Insurance policies are contracts.
Though that sounds obvious, it’s worth remembering because the terms of that contract with your insurance company govern whether you get coverage for your loss. And sometimes those terms don’t mean what you (or the insurance company) might think they mean.
Take for example a decision from a few years back. In Owatonna Clinic v. The Medical Protective Company of Fort Wayne, Indiana, Medical Protective denied coverage because its policy required notice of a claim with specific pieces of information, and the company believed the clinic provided insufficient notice of claims made asserted against one of its doctors. The Eighth Circuit Court of Appeals, affirming a decision by the United States District Court for the District of Minnesota, agreed that the clinic’s notice didn’t contain every piece of information called for in the insurance policy. Nevertheless, the notice was deemed sufficient because it provided the insurance company with “knowledge of all relevant particulars” and the court concluded that “the law of Minnesota places a burden of inquiry on the insurer when it has notice of facts that would raise a likelihood of a claim.”

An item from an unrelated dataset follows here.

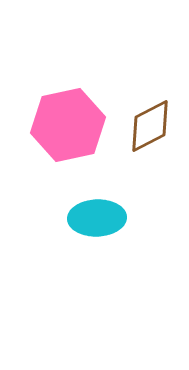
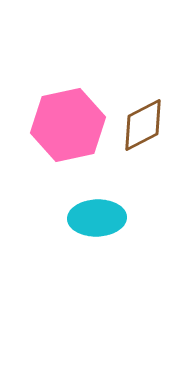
brown diamond: moved 7 px left, 1 px up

The Eighth Circuit and District of Minnesota decisions in Owatonna Clinic are consistent with the general principle that Minnesota courts decline to deny insurance coverage for technical reasons – particularly when the issue is one of notice. However, though they favored the insured, the Owatonna Clinic decisions also bring focus to the importance for insureds of providing their insurance companies with notice that is as complete as possible as soon as possible. Had the clinic’s notice contained even a little less information, it is possible the decisions would have gone the other way. And because the policy was a claims-made policy, if the notice had been delayed until after the policy period expired the decisions very likely would have gone the other way.
Ultimately, then, this decision highlights how important it is a) for insurance companies to carefully consider before denying a claim for technical reasons, even if they think their policy language supports that decision; and b) for individuals and businesses to carefully read their insurance policies when pursuing claims. For everyone involved, it is often a good idea to seek guidance from attorneys experienced in insurance law.